Demian stellt seine Idee über einen allumfassenden Gott erst dar, nachdem er zunächst gewisse Teile des Christentums kritisiert hat. Er sagt zu Sinclair, das Kainszeichen sei nicht unbedingt etwas Negatives und über Judas in der Kreuzigungsgeschichte: „Er ist ein Charakter, und die Leute von Charakter kommen in der biblischen Geschichte gern zu kurz“ (S. 72). Dies beeindruckt Sinclair: „Ich war sehr bestürzt. [...] [M]ir [klang] Demians neuer Gedanke fatal und drohte Begriffe in mir umzuwerfen, auf deren Bestehenbleiben ich glaubte halten zu müssen“ (S. 72). Sinclair sieht hier auf einmal ein, dass das, was er für den einzig richtigen Weg gehalten hat, doch nicht unangreifbar sei. Es könnte also einen Gott geben, der über den christlichen hinaus geht. Dieser Gedanke ist mit dem christlichen Glaubensbekenntnis nicht vereinbar, weil es im Christentum nur einen einzigen Gott gibt und dieser vom Teufel getrennt ist (katholisch.de, 2018).

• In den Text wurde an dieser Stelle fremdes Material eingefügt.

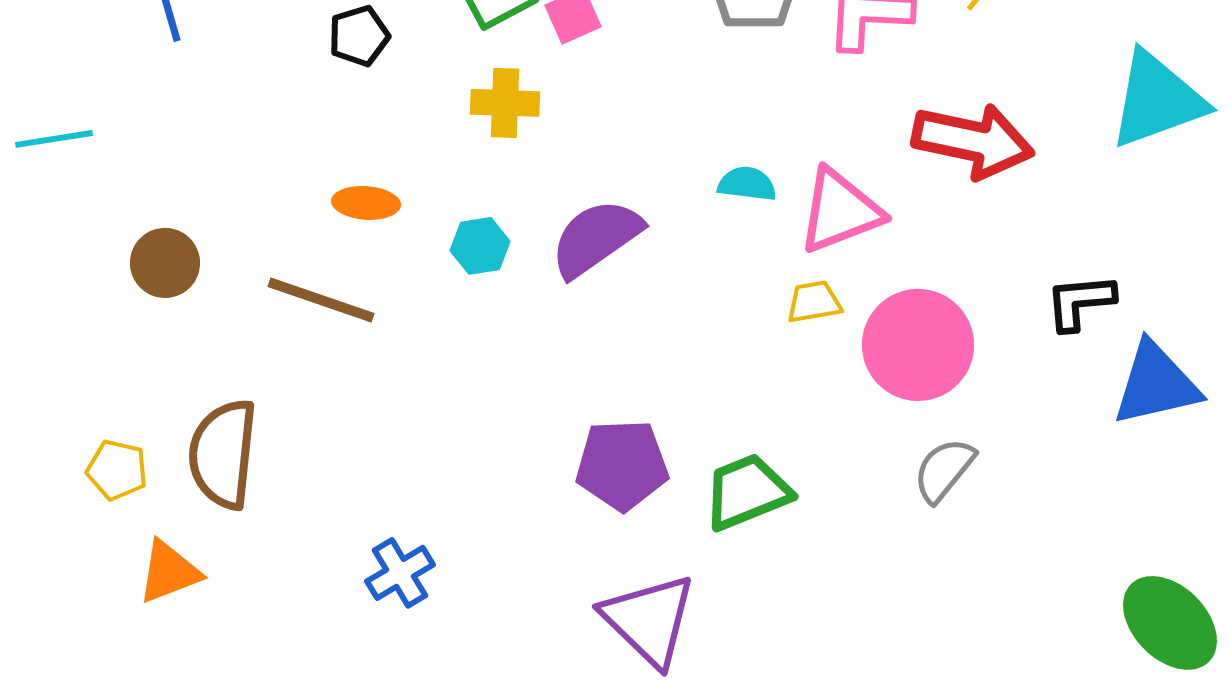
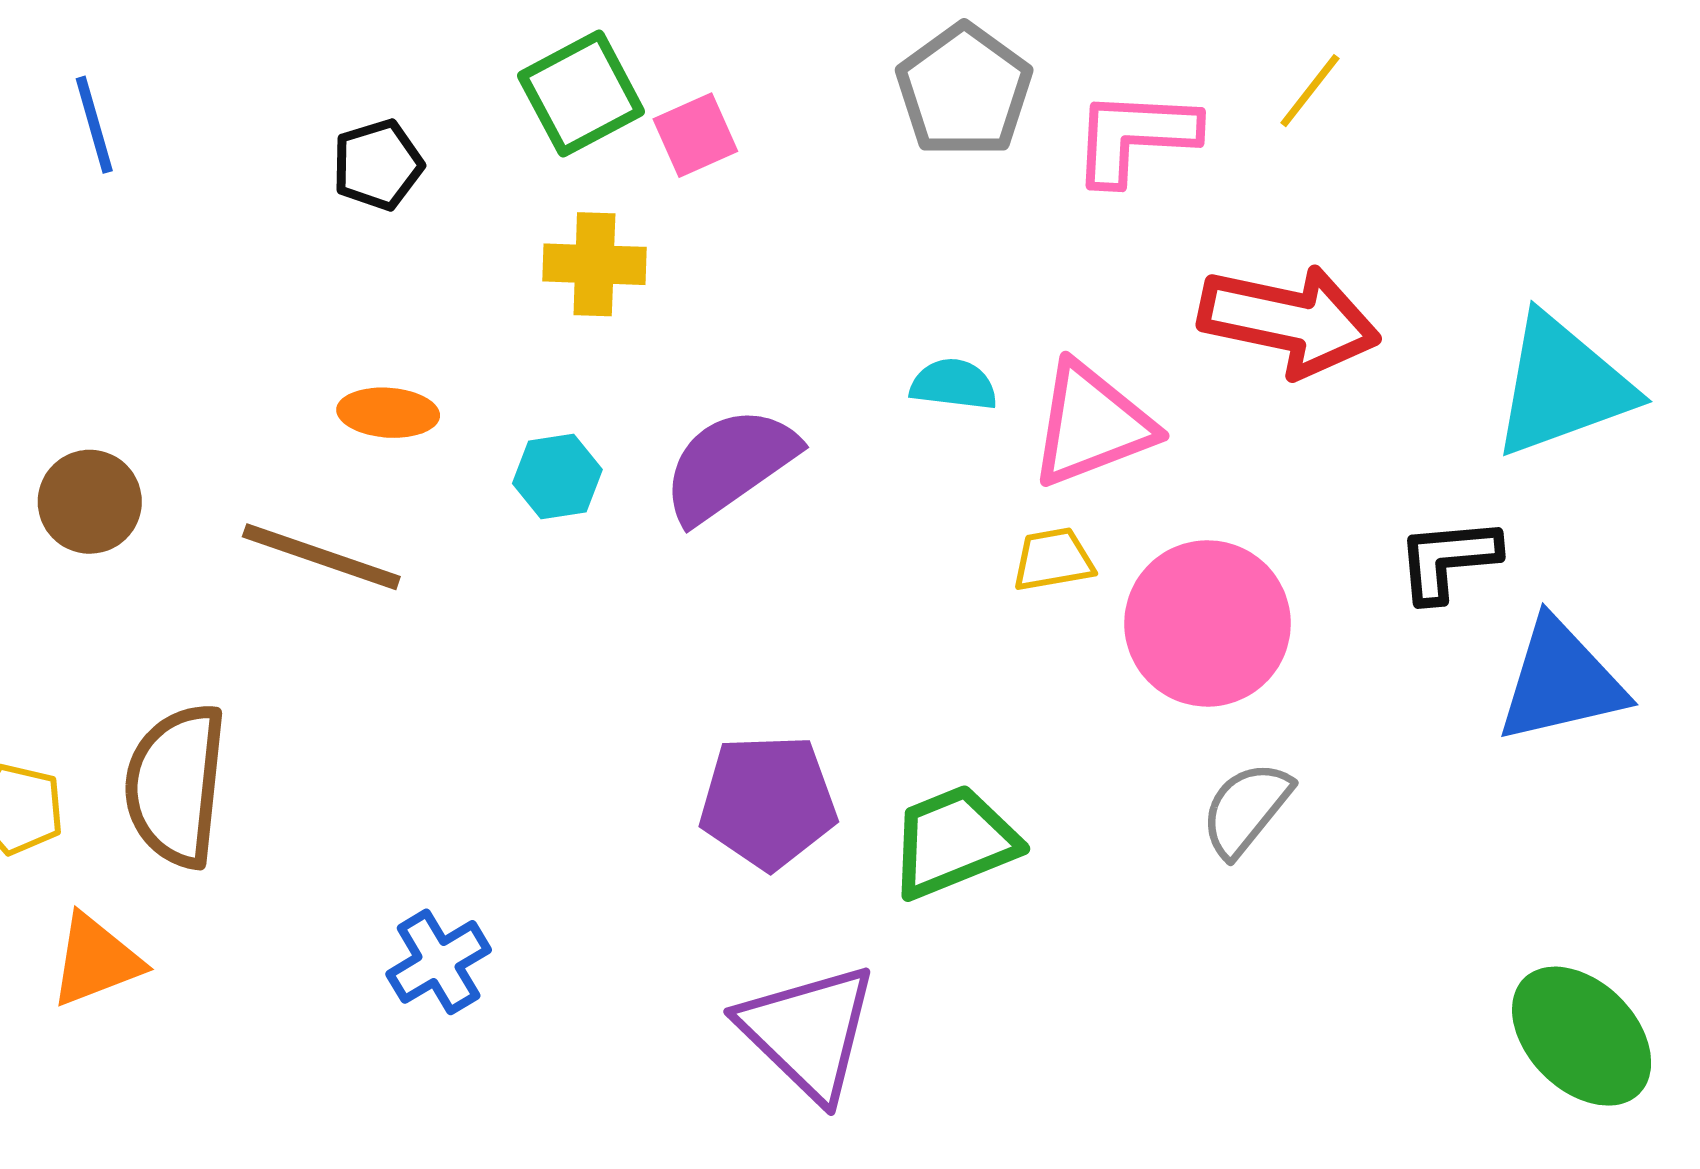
cyan triangle: (1157, 100) -> (1562, 386), moved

Als Sinclair später in einem Traum Abraxas anruft, nimmt er die Liebe nicht mehr als einen dunklen Trieb oder als fromme Ehrerbietung wahr, sondern als „beides und noch viel mehr“ (S. 112). Die Liebe ist Gut und Böse, Gott und Teufel, Mann und Frau. Der christliche Gott ist zwar auch Liebe, aber er hat nichts mit dem Bösen oder mit dem Teufel zu tun. Sinclair lebt danach eine Zeitlang „in einem inneren Sturm“ (S. 114) mit den Gedanken an Demian und den Sperber. In seinen Gedanken und Träumen kommt Abraxas vor, aber Sinclair empfindet auch einen Verlust der Kontrolle: „[K]einer dieser Träume, keiner meiner Gedanken gehorchte mir [...] Sie kamen und nahmen mich, ich wurde von ihnen regiert, wurde von ihnen gelebt.“ (S.

(17)

114). Von überall her bekommt Sinclair Zeichen, die Abraxas‘ Existenz und Wahrheit bestätigen, seine Gedanken aber, die er noch seine eigenen nennt, steuern ihn und er verliert somit einen Teil seiner Selbstkontrolle. Er ist aber in dieser Zeit nicht von Abraxas besessen, sondern mit sich selbst beschäftigt: „[I]ch war immer mit mir beschäftigt, immer mit mir selbst.“ (S. 114) Man könnte sogar sagen, er nähert sich Abraxas durch Introspektion, oder, er kommt durch Abraxas sich selbst nahe. Auf jeden Fall ist diese Situation fast undenkbar in einem christlichen Kontext. Zwar können Gebete und Kontemplation das Verhältnis eines Menschen zu Gott stärken, aber der Fokus liegt dabei auf Gott und nicht auf das Vermögen der Person in sich selbst Gott und Teufel zu vereinigen. Diese Annäherung an Abraxas passiert auch völlig ohne Anbetung oder Verehrung. Sie scheint nur von Sinclair und Abraxas selbst auszugehen, ohne Formalitäten, was im Christentum unvorstellbar wäre.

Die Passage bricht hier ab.